What is a programmer’s job, really? In simple terms, to write code that makes someone’s life easier. In fact, thats true for any engineer out there. Whatever you as an engineer make/design/build, its always to make someone’s else’s job easier…from making software like Photoshop for designers, to building machines that make mass-scale production a breeze. Will variety help you in being better at your job? I think yes. Heres three reasons why (I have written everything from a programming perspective, but I guess you can apply it to any domain of engineering)-

1. Variety gives you a wider range of tools to work with

Doesn’t it? Its your job to solve problems. And the more the techniques and frameworks you know, the bigger the range of tools you have to solve any given problem. When I first started writing backend code, SQL was all that I knew, from my college education. It was all breezy for almost a year, until I started coming across problems that involved little to no schema, at which point relational databases became a pain in the ass. Thats when I found the gem called NoSQL. What would have been complex and outright inelegant code in SQL suddenly became a straightforward solution with NoSQL. That doesn’t mean I am going to abandon MySQL any time soon…it just means I now have one more technique in my repertoire for database design.

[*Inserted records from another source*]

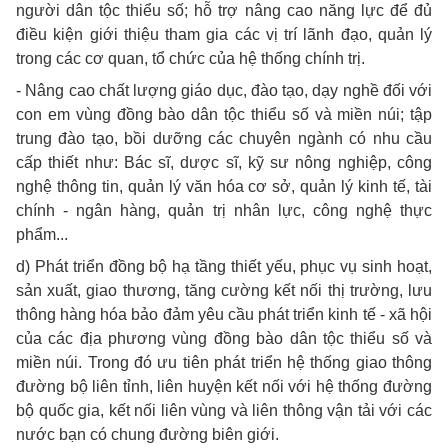
người dân tộc thiểu số; hỗ trợ nâng cao năng lực để đủ
điều kiện giới thiệu tham gia các vị trí lãnh đạo, quản lý
trong các cơ quan, tổ chức của hệ thống chính trị.
- Nâng cao chất lượng giáo dục, đào tạo, dạy nghề đối với
con em vùng đồng bào dân tộc thiểu số và miền núi; tập
trung đào tạo, bồi dưỡng các chuyên ngành có nhu cầu
cấp thiết như: Bác sĩ, dược sĩ, kỹ sư nông nghiệp, công
nghệ thông tin, quản lý văn hóa cơ sở, quản lý kinh tế, tài
chính - ngân hàng, quản trị nhân lực, công nghệ thực
phẩm...
d) Phát triển đồng bộ hạ tầng thiết yếu, phục vụ sinh hoạt,
sản xuất, giao thương, tăng cường kết nối thị trường, lưu
thông hàng hóa bảo đảm yêu cầu phát triển kinh tế - xã hội
của các địa phương vùng đồng bào dân tộc thiểu số và
miền núi. Trong đó ưu tiên phát triển hệ thống giao thông
đường bộ liên tỉnh, liên huyện kết nối với hệ thống đường
bộ quốc gia, kết nối liên vùng và liên thông vận tải với các
nước bạn có chung đường biên giới.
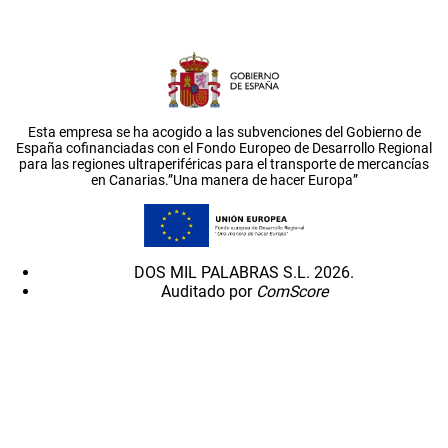
Esta empresa se ha acogido a las subvenciones del Gobierno de
España cofinanciadas con el Fondo Europeo de Desarrollo Regional
para las regiones ultraperiféricas para el transporte de mercancías
en Canarias.”Una manera de hacer Europa”
DOS MIL PALABRAS S.L. 2026.
Auditado por
ComScore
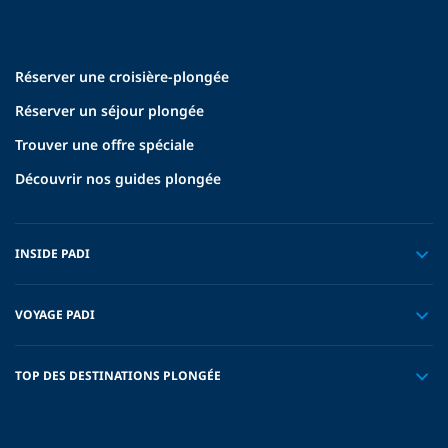
Réserver une croisière-plongée
Réserver un séjour plongée
Trouver une offre spéciale
Découvrir nos guides plongée
INSIDE PADI
VOYAGE PADI
TOP DES DESTINATIONS PLONGÉE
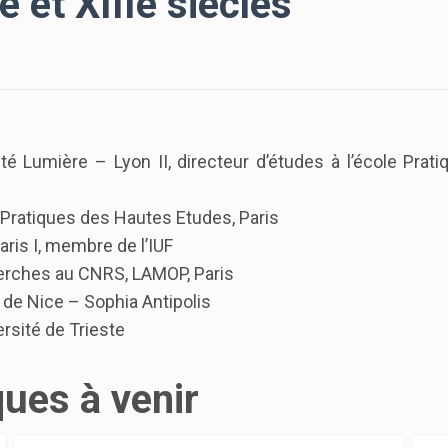
e et XIIIe siècles
é Lumière – Lyon II, directeur d’études à l’école Prat
e Pratiques des Hautes Etudes, Paris
aris I, membre de l’IUF
erches au CNRS, LAMOP, Paris
 de Nice – Sophia Antipolis
rsité de Trieste
ques à venir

In short, don’t be afraid to do your research, experiment with new technologies and hack around. Not all problems need to be solved with the knowledge you have as of now. The more you stick with knowledge you already have, the more outdated you get.

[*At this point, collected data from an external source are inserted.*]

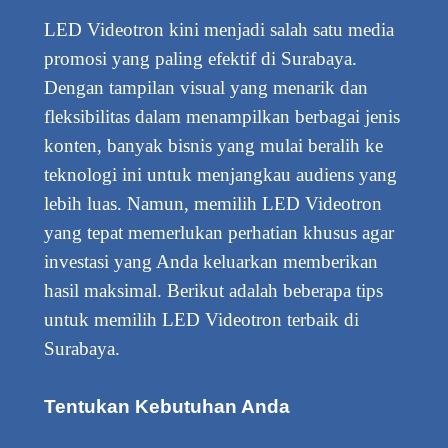
LED Videotron kini menjadi salah satu media
promosi yang paling efektif di Surabaya.
Dengan tampilan visual yang menarik dan
fleksibilitas dalam menampilkan berbagai jenis
konten, banyak bisnis yang mulai beralih ke
teknologi ini untuk menjangkau audiens yang
lebih luas. Namun, memilih LED Videotron
yang tepat memerlukan perhatian khusus agar
investasi yang Anda keluarkan memberikan
hasil maksimal. Berikut adalah beberapa tips
untuk memilih LED Videotron terbaik di
Surabaya.
Tentukan Kebutuhan Anda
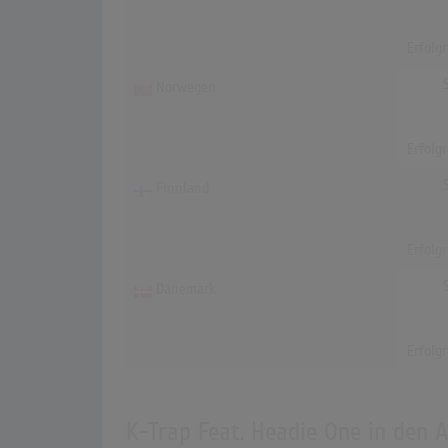
Erfolg
Norwegen
Erfolg
Finnland
Erfolg
Dänemark
Erfolg
K-Trap Feat. Headie One in den 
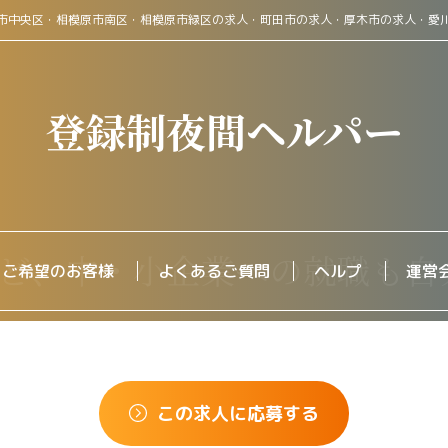
市中央区・相模原市南区・相模原市緑区の求人・町田市の求人・厚木市の求人・愛
登録制夜間ヘルパー
をご希望のお客様
よくあるご質問
ヘルプ
運営
この求人に応募する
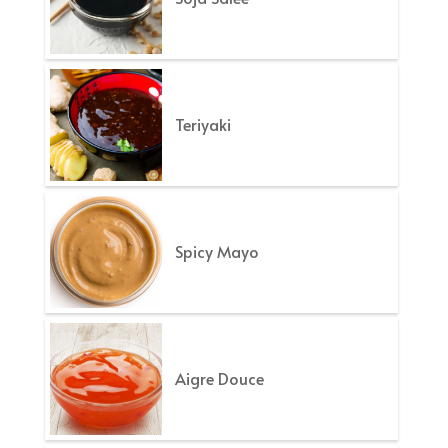
Teriyaki
Spicy Mayo
Aigre Douce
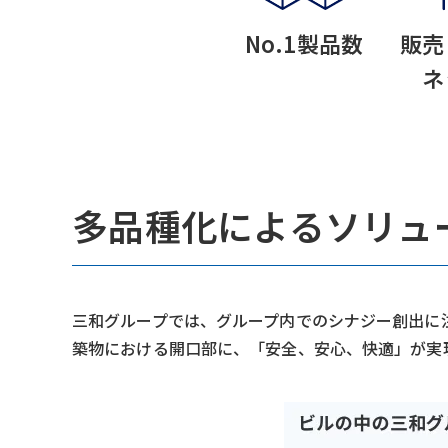
No.1製品数
販売
ネ
多品種化によるソリュ
三和グループでは、グループ内でのシナジー創出に
築物における開口部に、「安全、安心、快適」が実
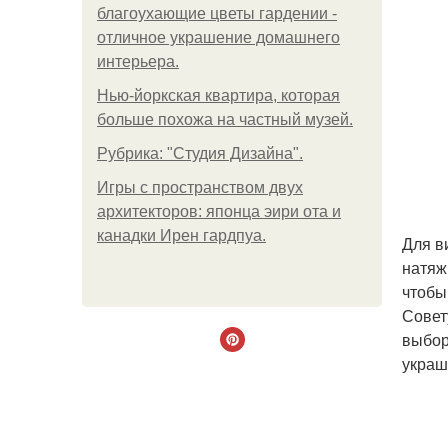
благоухающие цветы гардении -
отличное украшение домашнего
интерьера.
Нью-йоркская квартира, которая
больше похожа на частный музей.
Рубрика: "Студия Дизайна".
Игры с пространством двух
архитекторов: японца эири ота и
канадки Ирен гардпуа.
Для в
натяж
чтобы
Совет
выбор
украш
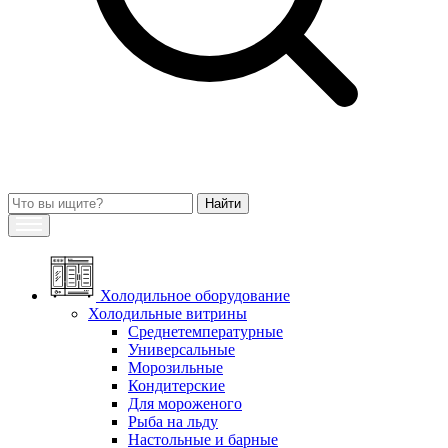
Холодильное оборудование
Холодильные витрины
Среднетемпературные
Универсальные
Морозильные
Кондитерские
Для мороженого
Рыба на льду
Настольные и барные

2. Variety gives you a wider perspective

This is perhaps the biggest advantage of introducing variety in your working styles. For example, Python programmers are excellent at writing short, crisp code. Java developers are amazing at Object-Oriented Software Design. C coders are exceptional at optimization. Now combine experience in each of these three, and you have a programmer who intuitively writes elegant and efficient code. I am not saying that you have to keep writing code in every language out there. But hacking around never hurt anybody! I don’t remember the last time I wrote some code in Java, but using that for my Object-Oriented Programming course has had a big, big influence on the way I implement classes in Python. And trying to write efficient algorithms in C++ helped me realize the importance of implementing clutter-free data structures in Python.

In short, the wider the range of tools and technologies you work with, the greater is the ways in which you approach a problem, and try to solve it. Trying to stick with just one all your life will most probably give you a very linear way of thinking.

3. Variety makes you more flexible

As I mentioned, I don’t remember the last time I wrote code in Java. However, if tomorrow my work does involve me writing Java code, I don’t think I would be completely screwed. In fact, I recently had to turn to Javascript for one of my projects. Anyone whose done work in Javascript knows how it can be so much different from Python/Java/C in some subtle and some not-so-subtle ways. Yes, I was a little confused at first, but the fact that I have worked my head around a few languages before, reduced the overhead of adapting to new stuff to a great extent. And thats where another big advantage of variety comes in.

Variety makes you more flexible. It reduces the time it takes for you to learn new things, and adapt to new ways of doing things and solving problems. And with Agile development being the norm with software architecture today, you just cannot afford to be rigid in the way you approach code.